# Diameter of a Parabola

### Diameter of a Parabola:

**1. Definition:**

- The diameter of a parabola is the longest chord passing through the vertex of the parabola.
- It's a special case of a chord where the chord's endpoints coincide with the vertex.

**2. Properties of the Diameter:**

**Passes Through Vertex:**The diameter passes through the vertex of the parabola.**Length:**It's the longest chord among all chords of the parabola.**Symmetry:**The diameter is symmetric about the axis of the parabola.

**3. Equation of the Diameter:**

- For a parabola $y=a{x}^{2}+bx+c$, the equation of the diameter passing through the vertex is $y=k$, where $k$ is the y-coordinate of the vertex.
- For a horizontal parabola, the equation of the diameter passing through the vertex is $x=h$, where $h$ is the x-coordinate of the vertex.

**4. Finding the Length of the Diameter:**

- The distance between the endpoints of the diameter passing through the vertex is the length of the diameter.
- Calculate the distance using the coordinates of the vertex and the points where the diameter intersects the parabola.

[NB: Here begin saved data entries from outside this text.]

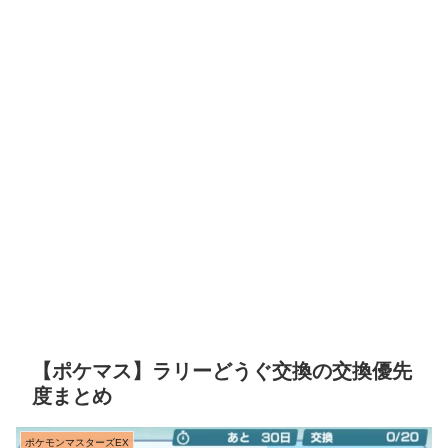
【ポケマス】ラリーどうぐ交換の交換優先
度まとめ
ポケモンマスターズEX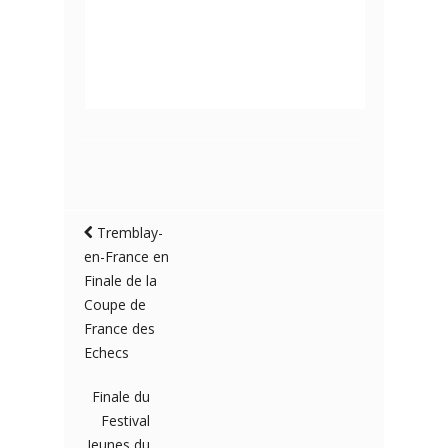
Tremblay-
en-France en
Finale de la
Coupe de
France des
Echecs
Finale du
Festival
Jeunes du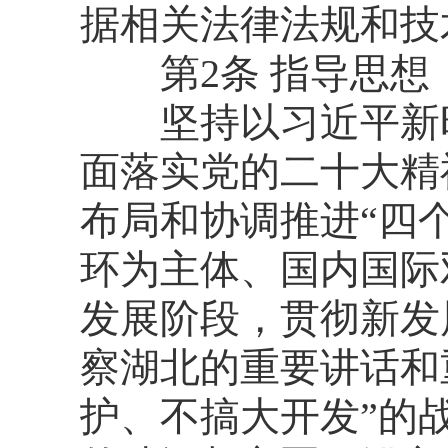
据相关法律法规和技
第2条 指导思想
坚持以习近平新时
面落实党的二十大精
布局和协调推进“四
环为主体、国内国际
发展阶段，贯彻新发
察湖北的重要讲话和
护、不搞大开发”的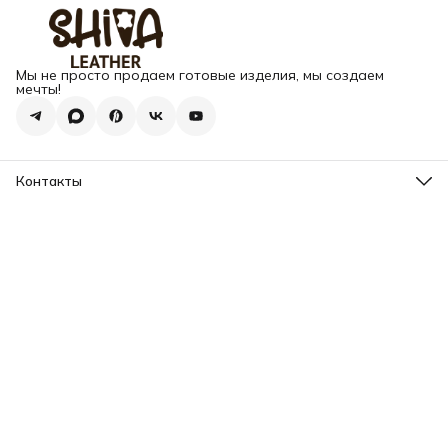
Мы не просто продаем готовые изделия, мы создаем
мечты!
Контакты
Адрес
г. Москва, Варшавское шоссе, д.133
Телефон
8 (925) 123-89-89
Режим работы
Пн-Вс: 10:00 - 18:00
Эл. почта
info@my-book-name.ru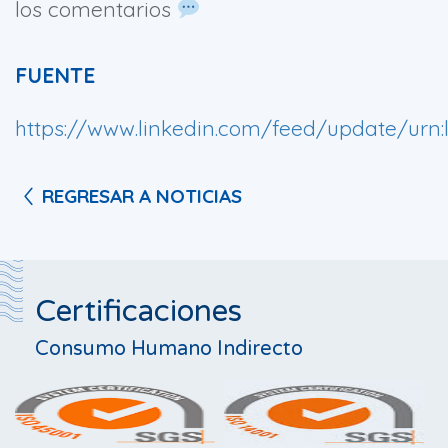
los comentarios
FUENTE
https://www.linkedin.com/feed/update/urn:l
REGRESAR A NOTICIAS
Certificaciones
Consumo Humano Indirecto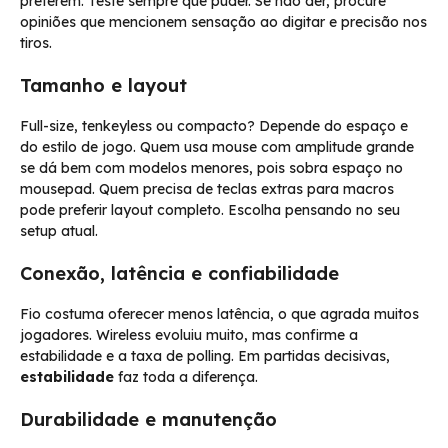
preferem. Teste sempre que puder. Se não der, procure
opiniões que mencionem sensação ao digitar e precisão nos
tiros.
Tamanho e layout
Full-size, tenkeyless ou compacto? Depende do espaço e
do estilo de jogo. Quem usa mouse com amplitude grande
se dá bem com modelos menores, pois sobra espaço no
mousepad. Quem precisa de teclas extras para macros
pode preferir layout completo. Escolha pensando no seu
setup atual.
Conexão, latência e confiabilidade
Fio costuma oferecer menos latência, o que agrada muitos
jogadores. Wireless evoluiu muito, mas confirme a
estabilidade e a taxa de polling. Em partidas decisivas,
estabilidade
faz toda a diferença.
Durabilidade e manutenção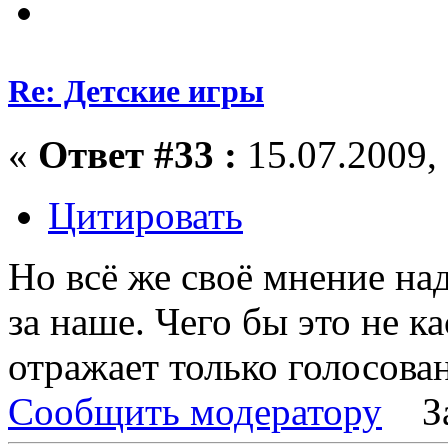
Re: Детские игры
«
Ответ #33 :
15.07.2009, 
Цитировать
Но всё же своё мнение над
за наше. Чего бы это не к
отражает только голосован
Сообщить модератору
З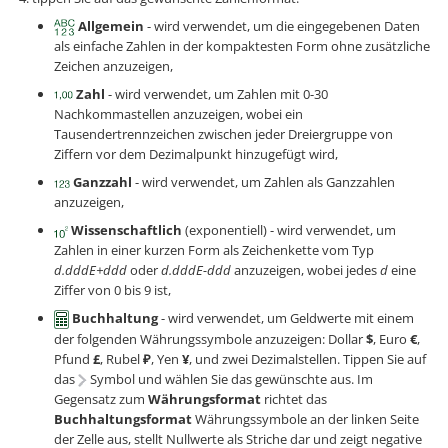
Allgemein
- wird verwendet, um die eingegebenen Daten
als einfache Zahlen in der kompaktesten Form ohne zusätzliche
Zeichen anzuzeigen,
Zahl
- wird verwendet, um Zahlen mit 0-30
Nachkommastellen anzuzeigen, wobei ein
Tausendertrennzeichen zwischen jeder Dreiergruppe von
Ziffern vor dem Dezimalpunkt hinzugefügt wird,
Ganzzahl
- wird verwendet, um Zahlen als Ganzzahlen
anzuzeigen,
Wissenschaftlich
(exponentiell) - wird verwendet, um
Zahlen in einer kurzen Form als Zeichenkette vom Typ
d.dddE+ddd
oder
d.dddE-ddd
anzuzeigen, wobei jedes
d
eine
Ziffer von 0 bis 9 ist,
Buchhaltung
- wird verwendet, um Geldwerte mit einem
der folgenden Währungssymbole anzuzeigen: Dollar
$
, Euro
€
,
Pfund
£
, Rubel
₽
, Yen
¥
, und zwei Dezimalstellen. Tippen Sie auf
das
Symbol und wählen Sie das gewünschte aus. Im
Gegensatz zum
Währungsformat
richtet das
Buchhaltungsformat
Währungssymbole an der linken Seite
der Zelle aus, stellt Nullwerte als Striche dar und zeigt negative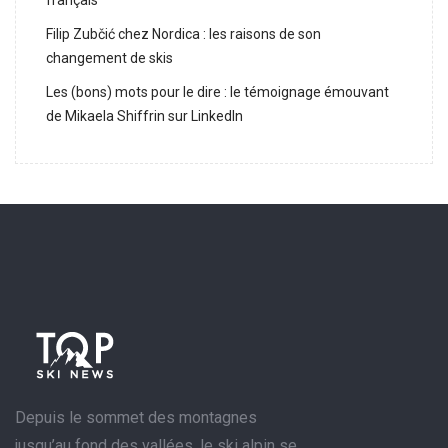
français
Filip Zubčić chez Nordica : les raisons de son
changement de skis
Les (bons) mots pour le dire : le témoignage émouvant
de Mikaela Shiffrin sur LinkedIn
Depuis le sommet des montagnes
jusqu’au fond des vallées, le ski alpin se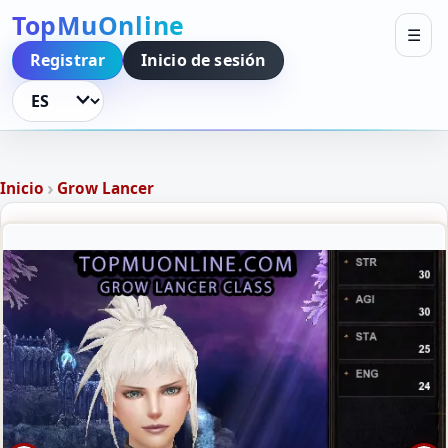
TopMuOnline
☰
Registrar
Inicio de sesión
Idioma
›
Inicio
Grow Lancer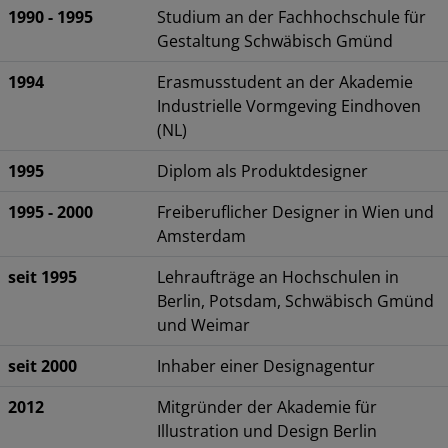
1990 - 1995
Studium an der Fachhochschule für
Gestaltung Schwäbisch Gmünd
1994
Erasmusstudent an der Akademie
Industrielle Vormgeving Eindhoven
(NL)
1995
Diplom als Produktdesigner
1995 - 2000
Freiberuflicher Designer in Wien und
Amsterdam
seit 1995
Lehraufträge an Hochschulen in
Berlin, Potsdam, Schwäbisch Gmünd
und Weimar
seit 2000
Inhaber einer Designagentur
2012
Mitgründer der Akademie für
Illustration und Design Berlin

**5. Graphical Representation:**

- Plot the parabola on a graph.
- Identify the vertex and visualize the line passing through the vertex, which represents the diameter.

### Example:

Consider the parabola $y=2{x}^{2}-4x+3$.

**1. Finding the Vertex:**

- The equation is in the form $y=a{x}^{2}+bx+c$, where the vertex is given by $x=-\frac{b}{2a}$.
- $a=2$ and $b=-4$.
- $x=-\frac{-4}{2\times 2}=1$
- Substitute $x=1$ into the equation to find $y$:
- $y=2\times {1}^{2}-4\times 1+3=2-4+3=1$
**Vertex:**$(1,1)$

**2. Equation of the Diameter:**

- For this parabola, the equation of the diameter passing through the vertex is $y=1$.
- This line is a special chord, the longest chord passing through the vertex.

**3. Length of the Diameter:**

- The length of the diameter can be calculated as the distance between the endpoints.
- Given that the diameter passes through the vertex at $(1,1)$, the distance between its endpoints can be found by considering points on the parabola.

**4. Graphical Representation:**

- Plot the parabola $y=2{x}^{2}-4x+3$ on a graph.
- Identify the vertex at $(1,1)$ and visualize the line $y=1$ passing through it, representing the diameter.

### Analysis:

- The equation of the diameter passing through the vertex is $y=1$, indicating that the line passes through the point $(0,1)$ on the y-axis.
- This diameter is the longest chord of the parabola and is symmetric about the parabola's axis.
- The length of the diameter can be calculated by finding the distance between the endpoints where the diameter intersects the parabola.